What you will do - When the line containing "另外 1 人觉得此内容有用" is found in the data below, copy it and each line after it through the line containing "2020年9月5日 下午7:02", exactly and with no others.

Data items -
────────────────

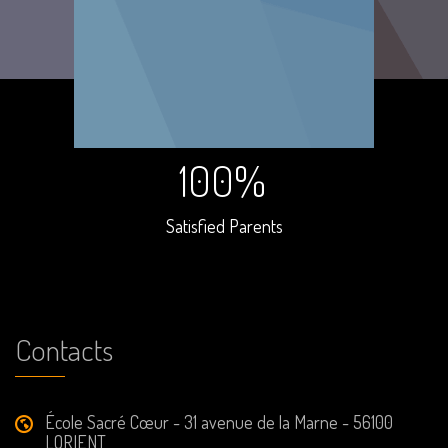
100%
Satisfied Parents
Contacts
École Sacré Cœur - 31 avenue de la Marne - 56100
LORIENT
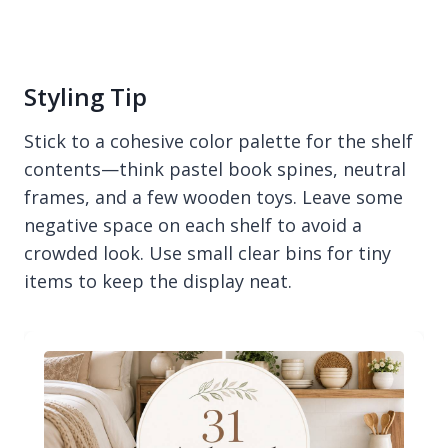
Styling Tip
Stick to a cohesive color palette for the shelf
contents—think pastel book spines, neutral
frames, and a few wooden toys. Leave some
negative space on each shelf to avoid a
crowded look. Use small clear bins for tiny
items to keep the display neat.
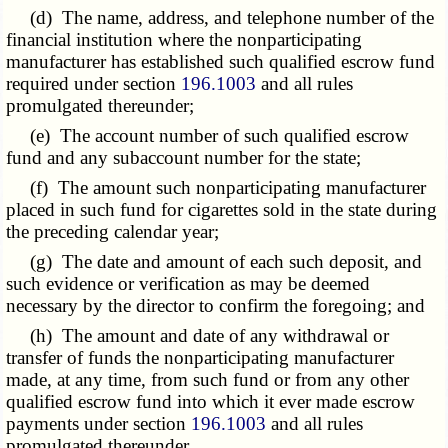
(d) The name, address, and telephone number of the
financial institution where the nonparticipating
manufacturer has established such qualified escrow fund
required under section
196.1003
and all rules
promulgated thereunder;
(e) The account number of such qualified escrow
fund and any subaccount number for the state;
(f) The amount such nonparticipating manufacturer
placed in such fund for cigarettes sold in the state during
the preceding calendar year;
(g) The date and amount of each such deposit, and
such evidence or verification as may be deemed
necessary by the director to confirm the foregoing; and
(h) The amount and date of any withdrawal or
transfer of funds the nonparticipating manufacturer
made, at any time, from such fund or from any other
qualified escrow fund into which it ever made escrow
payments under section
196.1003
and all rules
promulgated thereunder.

────────────────

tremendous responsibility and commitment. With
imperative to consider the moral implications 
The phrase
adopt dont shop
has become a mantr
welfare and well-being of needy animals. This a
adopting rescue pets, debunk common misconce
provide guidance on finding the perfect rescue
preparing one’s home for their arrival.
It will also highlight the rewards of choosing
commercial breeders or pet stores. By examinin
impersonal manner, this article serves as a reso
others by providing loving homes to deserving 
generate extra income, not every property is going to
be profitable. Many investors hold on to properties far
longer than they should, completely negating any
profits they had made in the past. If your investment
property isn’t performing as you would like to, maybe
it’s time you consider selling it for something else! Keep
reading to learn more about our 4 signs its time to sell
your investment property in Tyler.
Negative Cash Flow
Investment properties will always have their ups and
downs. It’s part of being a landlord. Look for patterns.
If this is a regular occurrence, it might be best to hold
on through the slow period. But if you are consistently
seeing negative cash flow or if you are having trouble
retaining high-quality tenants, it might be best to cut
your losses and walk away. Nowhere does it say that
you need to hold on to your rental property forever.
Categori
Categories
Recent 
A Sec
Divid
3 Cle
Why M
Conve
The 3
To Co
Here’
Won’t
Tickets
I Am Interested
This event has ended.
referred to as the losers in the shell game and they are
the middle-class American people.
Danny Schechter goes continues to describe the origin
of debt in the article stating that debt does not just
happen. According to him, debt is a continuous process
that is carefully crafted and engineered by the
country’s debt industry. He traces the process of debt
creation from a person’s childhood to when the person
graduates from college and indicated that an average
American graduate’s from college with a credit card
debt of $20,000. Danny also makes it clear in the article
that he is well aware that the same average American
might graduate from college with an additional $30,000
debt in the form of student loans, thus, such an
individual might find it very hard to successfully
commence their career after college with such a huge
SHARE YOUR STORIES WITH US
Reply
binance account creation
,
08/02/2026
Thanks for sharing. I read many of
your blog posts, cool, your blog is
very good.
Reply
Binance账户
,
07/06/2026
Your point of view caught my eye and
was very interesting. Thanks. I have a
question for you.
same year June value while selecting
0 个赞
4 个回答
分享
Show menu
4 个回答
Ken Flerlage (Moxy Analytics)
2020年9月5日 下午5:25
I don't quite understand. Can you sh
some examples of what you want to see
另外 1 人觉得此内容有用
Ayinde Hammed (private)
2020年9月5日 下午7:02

────────────────

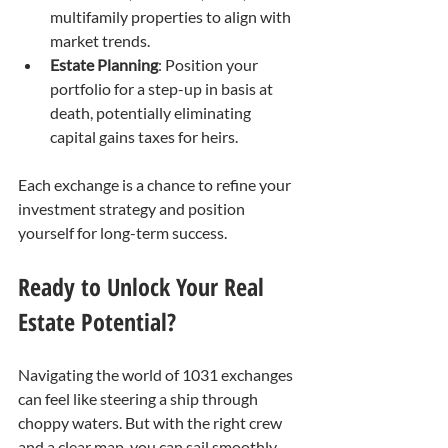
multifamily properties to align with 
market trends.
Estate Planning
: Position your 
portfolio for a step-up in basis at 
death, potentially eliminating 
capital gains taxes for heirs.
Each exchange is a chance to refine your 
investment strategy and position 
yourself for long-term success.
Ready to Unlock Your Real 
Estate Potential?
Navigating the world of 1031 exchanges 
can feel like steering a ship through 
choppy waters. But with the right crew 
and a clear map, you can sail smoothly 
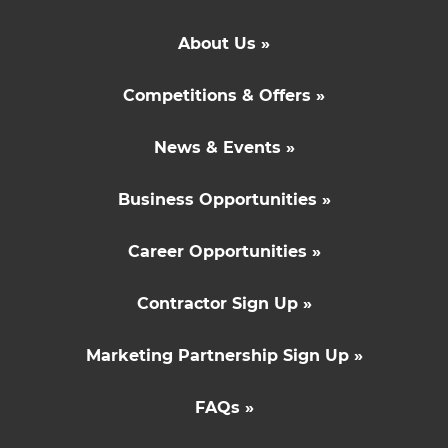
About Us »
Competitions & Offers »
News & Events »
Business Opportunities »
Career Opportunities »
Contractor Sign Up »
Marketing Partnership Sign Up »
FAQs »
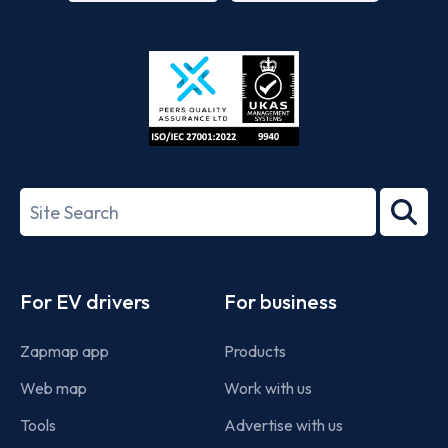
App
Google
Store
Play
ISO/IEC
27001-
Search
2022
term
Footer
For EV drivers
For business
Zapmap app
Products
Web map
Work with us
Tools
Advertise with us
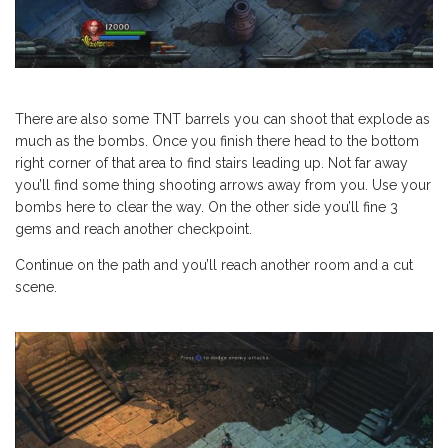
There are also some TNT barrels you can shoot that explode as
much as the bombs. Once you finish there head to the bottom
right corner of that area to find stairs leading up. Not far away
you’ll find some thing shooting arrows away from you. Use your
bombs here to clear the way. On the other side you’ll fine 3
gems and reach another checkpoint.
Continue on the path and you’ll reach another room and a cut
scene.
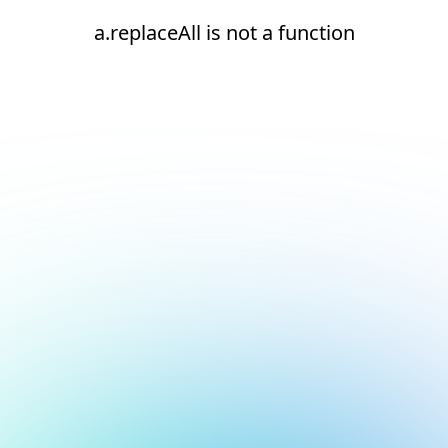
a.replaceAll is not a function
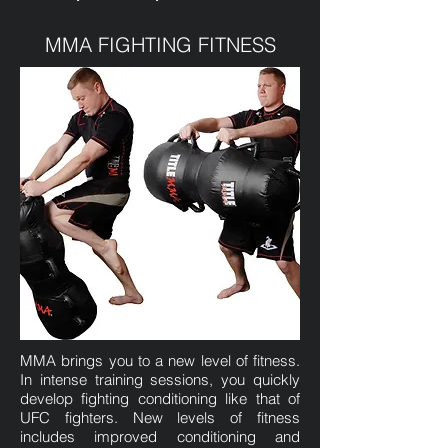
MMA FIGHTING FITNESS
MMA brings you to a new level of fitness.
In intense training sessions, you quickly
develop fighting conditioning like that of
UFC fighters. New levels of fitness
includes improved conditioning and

────────────────

Output of the exercise -
另外 1 人觉得此内容有用
Ayinde Hammed (private)
2020年9月5日 下午7:02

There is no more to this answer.